■ Exercise goal ■
Go through the records and extract every line with the word "chính".

■ Data in this exercise ■
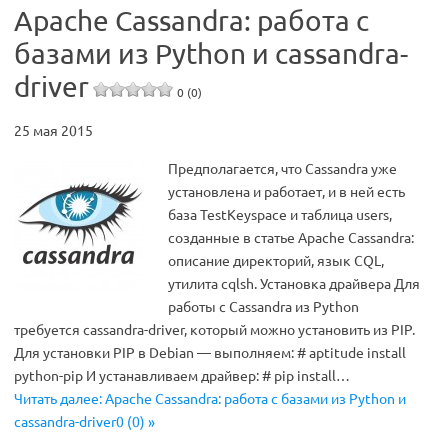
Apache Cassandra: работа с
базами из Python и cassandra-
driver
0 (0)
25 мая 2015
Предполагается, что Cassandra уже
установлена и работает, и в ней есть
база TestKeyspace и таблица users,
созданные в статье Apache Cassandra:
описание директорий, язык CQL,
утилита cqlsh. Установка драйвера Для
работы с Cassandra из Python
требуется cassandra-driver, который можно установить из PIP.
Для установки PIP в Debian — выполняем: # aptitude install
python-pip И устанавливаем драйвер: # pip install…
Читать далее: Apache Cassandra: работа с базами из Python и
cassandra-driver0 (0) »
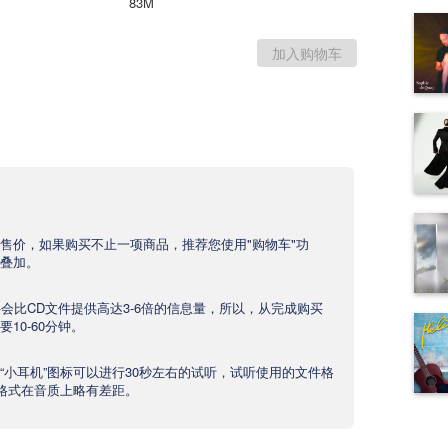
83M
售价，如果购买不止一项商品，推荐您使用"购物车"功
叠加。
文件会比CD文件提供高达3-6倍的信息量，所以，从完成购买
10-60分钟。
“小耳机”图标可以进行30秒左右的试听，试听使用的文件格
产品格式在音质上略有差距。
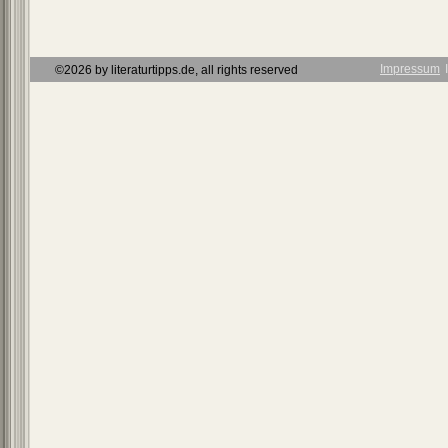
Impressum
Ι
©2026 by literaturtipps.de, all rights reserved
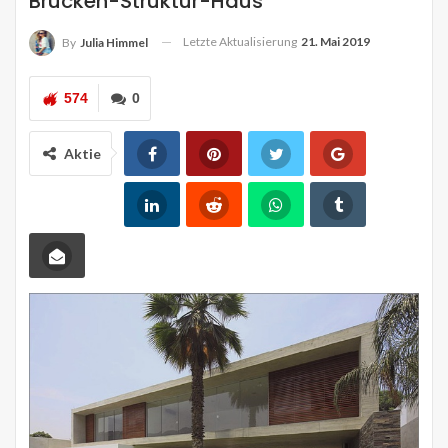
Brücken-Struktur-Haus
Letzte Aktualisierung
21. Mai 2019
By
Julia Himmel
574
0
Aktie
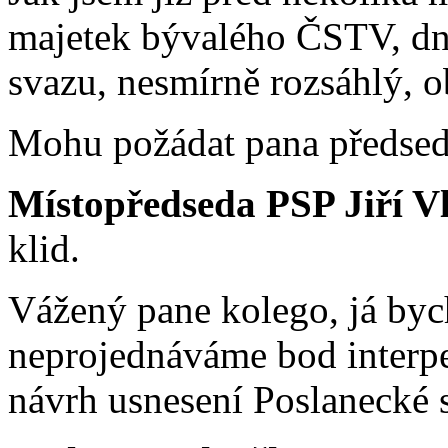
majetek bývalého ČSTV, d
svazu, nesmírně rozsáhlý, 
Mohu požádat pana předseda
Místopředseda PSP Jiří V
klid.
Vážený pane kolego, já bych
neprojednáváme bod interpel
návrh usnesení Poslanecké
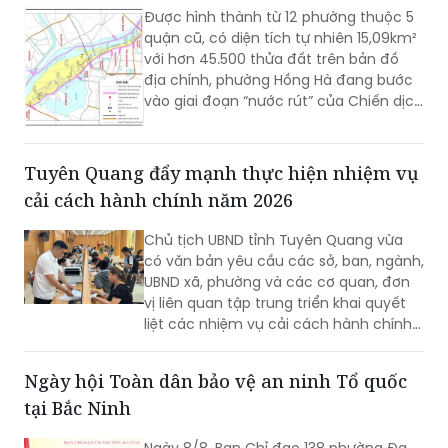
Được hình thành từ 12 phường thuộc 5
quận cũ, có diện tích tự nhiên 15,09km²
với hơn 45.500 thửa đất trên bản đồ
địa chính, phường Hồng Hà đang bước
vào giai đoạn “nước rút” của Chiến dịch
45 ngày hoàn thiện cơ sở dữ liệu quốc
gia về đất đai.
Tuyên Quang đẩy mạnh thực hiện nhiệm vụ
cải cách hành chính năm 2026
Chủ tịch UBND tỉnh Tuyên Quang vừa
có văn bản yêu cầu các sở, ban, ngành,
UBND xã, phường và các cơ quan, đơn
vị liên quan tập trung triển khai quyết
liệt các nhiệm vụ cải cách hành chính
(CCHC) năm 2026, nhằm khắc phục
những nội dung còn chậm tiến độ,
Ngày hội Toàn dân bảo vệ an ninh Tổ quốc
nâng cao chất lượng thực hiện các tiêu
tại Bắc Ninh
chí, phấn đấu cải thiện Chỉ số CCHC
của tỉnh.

■ Output ■
địa chính, phường Hồng Hà đang bước
cải cách hành chính năm 2026
liệt các nhiệm vụ cải cách hành chính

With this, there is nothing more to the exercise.